Kriegsankäufe und verschollene Depots
Insgesamt konnte die Wissenschafterin in den Beständen des Landes Salzburg unter anderem 20 Gemälde als Kriegsankäufe identifizieren. Wobei lediglich eines über Friedrich Welz gekauft und 19 über Arthur H. Kreiser erworben wurden. Woher die Bilder kamen, wer also ihre Eigentümerinnen und Eigentümer sind, ist nicht bekannt. Viele von ihnen sind noch in Verwendung des Landes. Lieferlisten mit Inventarnummern lassen auf ein großes Depot schließen, mit dem Kreiser seinen Antiquitäten- und Kunsthandel bewerkstelligte. Die höchste Nummer, die in Kleßheim gefunden wurde, lautet 46.277. – Das wirft viele Fragen für die Provenienzforschung auf: Um welches Depot handelt es sich? Woher bezog Kreiser seine Waren und wohin haben sie sich verteilt? Darüber hinaus identifizierte Imma Walderdorff auch Möbelstücke und asiatische Vasen als Kriegsankäufe aus Berlin. Sie fand auch verschollene Miniaturen aus der berühmten Sammlung Czernin, die im Salzbergwerk Lauffen bei Bad Ischl gestohlen und durch Zufall in Salzburg wiedergefunden wurden und deshalb kurzfristig in Kleßheim lagerten. Zudem konnte die Kunsthistorikerin die Meinung des Landes Salzburg widerlegen, dass weitere Gemälde aus dem vormaligen erzbischöflichen Besitz seien. Die Bilder sind vielmehr Leihgaben von Wiener Museen, die Joseph Goebbels besorgt hatte, um Schloss Kleßheim als Residenz für die Sommerfestspiele auszuschmücken, noch bevor es zum Gästehaus umfunktioniert wurde.
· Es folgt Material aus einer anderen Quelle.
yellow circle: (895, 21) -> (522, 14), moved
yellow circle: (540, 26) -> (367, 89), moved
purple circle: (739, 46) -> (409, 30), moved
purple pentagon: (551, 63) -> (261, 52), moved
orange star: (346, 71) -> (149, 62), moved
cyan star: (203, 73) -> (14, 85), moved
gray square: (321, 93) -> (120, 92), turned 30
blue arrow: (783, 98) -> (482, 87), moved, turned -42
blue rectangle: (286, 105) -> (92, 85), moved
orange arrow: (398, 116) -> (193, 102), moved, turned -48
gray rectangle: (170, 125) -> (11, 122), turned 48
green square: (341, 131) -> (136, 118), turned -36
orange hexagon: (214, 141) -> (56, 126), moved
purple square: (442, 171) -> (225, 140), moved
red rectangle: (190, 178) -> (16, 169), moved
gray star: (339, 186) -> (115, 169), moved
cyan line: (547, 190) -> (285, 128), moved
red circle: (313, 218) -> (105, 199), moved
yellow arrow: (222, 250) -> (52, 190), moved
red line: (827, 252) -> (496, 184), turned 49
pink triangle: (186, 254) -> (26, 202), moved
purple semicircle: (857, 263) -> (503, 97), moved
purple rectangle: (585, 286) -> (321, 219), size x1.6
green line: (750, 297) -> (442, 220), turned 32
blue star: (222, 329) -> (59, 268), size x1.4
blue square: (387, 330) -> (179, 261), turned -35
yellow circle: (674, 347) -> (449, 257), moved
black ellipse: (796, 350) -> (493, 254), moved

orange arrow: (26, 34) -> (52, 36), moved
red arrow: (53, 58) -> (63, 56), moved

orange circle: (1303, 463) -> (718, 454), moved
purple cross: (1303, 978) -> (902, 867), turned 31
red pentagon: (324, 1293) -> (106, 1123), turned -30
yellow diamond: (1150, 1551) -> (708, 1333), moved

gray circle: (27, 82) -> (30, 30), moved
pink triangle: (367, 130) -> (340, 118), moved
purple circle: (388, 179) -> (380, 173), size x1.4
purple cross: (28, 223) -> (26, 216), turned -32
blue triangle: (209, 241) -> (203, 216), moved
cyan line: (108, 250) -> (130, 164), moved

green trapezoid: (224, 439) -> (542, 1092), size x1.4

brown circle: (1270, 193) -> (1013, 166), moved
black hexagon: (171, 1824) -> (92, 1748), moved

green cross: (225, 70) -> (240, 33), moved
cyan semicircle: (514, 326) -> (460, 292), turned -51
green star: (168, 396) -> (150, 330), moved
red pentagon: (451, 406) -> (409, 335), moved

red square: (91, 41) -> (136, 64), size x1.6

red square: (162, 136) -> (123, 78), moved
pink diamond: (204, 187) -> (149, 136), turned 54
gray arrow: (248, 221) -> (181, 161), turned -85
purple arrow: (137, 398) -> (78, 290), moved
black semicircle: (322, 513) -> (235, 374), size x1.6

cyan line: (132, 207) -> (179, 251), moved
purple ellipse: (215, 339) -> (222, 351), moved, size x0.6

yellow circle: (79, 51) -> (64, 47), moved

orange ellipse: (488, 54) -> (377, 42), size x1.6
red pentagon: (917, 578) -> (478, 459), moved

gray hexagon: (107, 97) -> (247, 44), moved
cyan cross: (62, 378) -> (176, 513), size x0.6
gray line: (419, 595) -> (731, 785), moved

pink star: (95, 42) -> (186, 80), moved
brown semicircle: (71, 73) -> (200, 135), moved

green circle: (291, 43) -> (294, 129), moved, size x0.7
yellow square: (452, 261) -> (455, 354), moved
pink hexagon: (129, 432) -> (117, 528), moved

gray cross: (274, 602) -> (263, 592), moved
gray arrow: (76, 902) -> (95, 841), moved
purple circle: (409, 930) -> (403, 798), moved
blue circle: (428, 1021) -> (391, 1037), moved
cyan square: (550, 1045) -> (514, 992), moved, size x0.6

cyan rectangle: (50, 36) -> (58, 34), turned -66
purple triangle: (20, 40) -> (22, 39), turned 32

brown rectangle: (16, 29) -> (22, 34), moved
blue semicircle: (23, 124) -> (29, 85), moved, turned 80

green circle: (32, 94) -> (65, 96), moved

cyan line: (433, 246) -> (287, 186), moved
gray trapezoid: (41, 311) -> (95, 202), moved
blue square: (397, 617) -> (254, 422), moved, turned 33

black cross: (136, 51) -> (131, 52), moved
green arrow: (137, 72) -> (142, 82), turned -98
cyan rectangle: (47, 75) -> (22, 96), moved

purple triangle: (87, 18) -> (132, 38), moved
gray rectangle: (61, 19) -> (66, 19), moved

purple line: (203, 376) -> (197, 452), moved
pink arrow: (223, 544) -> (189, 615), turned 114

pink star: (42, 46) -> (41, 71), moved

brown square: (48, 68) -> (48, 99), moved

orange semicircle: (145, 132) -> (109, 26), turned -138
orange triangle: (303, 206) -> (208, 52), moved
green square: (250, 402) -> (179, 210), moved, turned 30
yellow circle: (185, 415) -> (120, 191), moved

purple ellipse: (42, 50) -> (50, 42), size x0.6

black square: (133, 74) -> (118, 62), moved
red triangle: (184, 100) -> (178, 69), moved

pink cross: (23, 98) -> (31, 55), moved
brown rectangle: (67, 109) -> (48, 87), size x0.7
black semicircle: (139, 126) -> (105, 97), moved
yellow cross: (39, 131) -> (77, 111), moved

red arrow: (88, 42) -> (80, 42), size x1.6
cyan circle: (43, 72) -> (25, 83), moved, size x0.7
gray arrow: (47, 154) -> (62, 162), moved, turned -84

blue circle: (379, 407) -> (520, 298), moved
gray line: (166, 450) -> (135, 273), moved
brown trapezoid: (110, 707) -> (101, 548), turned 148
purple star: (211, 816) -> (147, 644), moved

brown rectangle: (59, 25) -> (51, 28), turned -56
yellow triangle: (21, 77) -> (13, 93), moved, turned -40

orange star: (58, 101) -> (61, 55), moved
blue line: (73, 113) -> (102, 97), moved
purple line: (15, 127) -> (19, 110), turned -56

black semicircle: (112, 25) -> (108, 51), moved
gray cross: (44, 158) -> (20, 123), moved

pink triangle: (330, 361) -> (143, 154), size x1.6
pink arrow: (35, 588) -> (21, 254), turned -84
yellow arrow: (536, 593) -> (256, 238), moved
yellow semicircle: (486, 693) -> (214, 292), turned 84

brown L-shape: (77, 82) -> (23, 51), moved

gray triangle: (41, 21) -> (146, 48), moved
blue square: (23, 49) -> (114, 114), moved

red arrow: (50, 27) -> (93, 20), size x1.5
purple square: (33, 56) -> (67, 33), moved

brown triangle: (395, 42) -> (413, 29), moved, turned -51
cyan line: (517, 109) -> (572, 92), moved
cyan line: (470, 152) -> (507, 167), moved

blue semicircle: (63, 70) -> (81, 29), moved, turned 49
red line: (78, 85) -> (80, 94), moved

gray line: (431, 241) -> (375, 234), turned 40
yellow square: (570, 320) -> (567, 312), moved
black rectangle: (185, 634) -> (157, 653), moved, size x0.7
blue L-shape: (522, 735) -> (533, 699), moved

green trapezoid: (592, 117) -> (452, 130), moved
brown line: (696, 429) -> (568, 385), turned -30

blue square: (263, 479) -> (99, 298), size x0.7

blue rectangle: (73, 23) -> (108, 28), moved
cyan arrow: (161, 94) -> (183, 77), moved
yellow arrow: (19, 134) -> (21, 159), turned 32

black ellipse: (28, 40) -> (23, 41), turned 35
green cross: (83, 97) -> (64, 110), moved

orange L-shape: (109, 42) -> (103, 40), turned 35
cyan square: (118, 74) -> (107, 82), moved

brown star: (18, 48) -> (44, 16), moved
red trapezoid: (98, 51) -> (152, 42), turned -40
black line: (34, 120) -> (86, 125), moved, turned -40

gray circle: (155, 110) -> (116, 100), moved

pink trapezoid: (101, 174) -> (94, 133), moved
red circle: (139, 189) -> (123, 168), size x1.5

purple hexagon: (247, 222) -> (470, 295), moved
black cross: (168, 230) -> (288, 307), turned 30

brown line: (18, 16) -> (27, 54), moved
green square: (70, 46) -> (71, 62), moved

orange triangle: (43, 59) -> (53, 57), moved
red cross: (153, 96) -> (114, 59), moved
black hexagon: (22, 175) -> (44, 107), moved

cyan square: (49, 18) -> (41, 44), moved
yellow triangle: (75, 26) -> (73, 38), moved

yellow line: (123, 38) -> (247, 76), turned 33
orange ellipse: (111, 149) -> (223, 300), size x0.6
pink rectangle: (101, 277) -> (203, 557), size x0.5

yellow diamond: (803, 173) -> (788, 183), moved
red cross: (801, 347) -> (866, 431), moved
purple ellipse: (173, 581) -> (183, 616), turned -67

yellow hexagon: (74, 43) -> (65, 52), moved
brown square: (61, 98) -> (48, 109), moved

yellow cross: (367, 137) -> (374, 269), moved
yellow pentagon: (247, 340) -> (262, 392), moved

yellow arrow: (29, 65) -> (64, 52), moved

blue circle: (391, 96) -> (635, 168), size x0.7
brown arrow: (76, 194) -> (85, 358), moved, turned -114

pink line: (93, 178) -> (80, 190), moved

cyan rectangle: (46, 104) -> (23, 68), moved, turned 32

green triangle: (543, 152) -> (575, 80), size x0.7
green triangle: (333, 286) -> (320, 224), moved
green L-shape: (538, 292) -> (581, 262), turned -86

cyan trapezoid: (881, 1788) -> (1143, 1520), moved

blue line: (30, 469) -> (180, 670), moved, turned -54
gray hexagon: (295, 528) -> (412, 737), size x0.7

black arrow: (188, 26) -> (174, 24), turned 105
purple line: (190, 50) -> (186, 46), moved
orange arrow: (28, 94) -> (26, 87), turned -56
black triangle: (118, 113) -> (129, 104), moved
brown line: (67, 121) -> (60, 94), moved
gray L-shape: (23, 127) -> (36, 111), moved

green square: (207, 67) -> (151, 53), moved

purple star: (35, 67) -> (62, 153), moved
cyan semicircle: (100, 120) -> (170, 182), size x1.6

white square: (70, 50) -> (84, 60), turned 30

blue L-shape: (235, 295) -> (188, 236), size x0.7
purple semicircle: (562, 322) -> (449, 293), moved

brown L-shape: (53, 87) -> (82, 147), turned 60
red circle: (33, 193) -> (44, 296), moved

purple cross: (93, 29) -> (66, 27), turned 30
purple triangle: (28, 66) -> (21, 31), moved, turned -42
Wichtiger Beitrag der Grundlagenforschung
Mit dem neuen wertvollen Wissen, das aus dem FWF-Projekt hervorgeht, hat Walderdorff nicht nur einen wesentlichen Beitrag zur Aufarbeitung des NS-Kunstraubs und -handels geleistet. Ihre umfassende Quellenbearbeitung sowohl die Umbauten betreffend als auch die Einrichtung mit Fokus auf Fragen der Provenienz, dokumentieren erstmals die Funktion und kulturpolitische Bedeutung dieses NS-Repräsentationsbaus. Walderdorff bringt ihre Expertise inzwischen unter anderem als Mitglied des „Arbeitskreis Provenienzforschung“, in der „Kommission für Provenienzforschung“ beim Bundeskanzleramt und für das Land Salzburg ein. Die Forschungsergebnisse über das „Gästehaus des Führers“ werden im Herbst 2017 in der Schriftenreihe des Salzburger Landesarchivs veröffentlicht.
Zur Person Die Kunsthistorikerin Imma Walderdorff hat 2010 über die Salzburger Residenz an der Universität Wien dissertiert. Vor der Forschungsarbeit zum Schloss Kleßheim hat Walderdorff die Geschichte der berühmten Privatsammlung Czernin aufgearbeitet. Ihr Forschungsfokus liegt auf kulturhistorischen und -politischen Themen sowie der Raub- und Beutekunst (Provenienzforschung).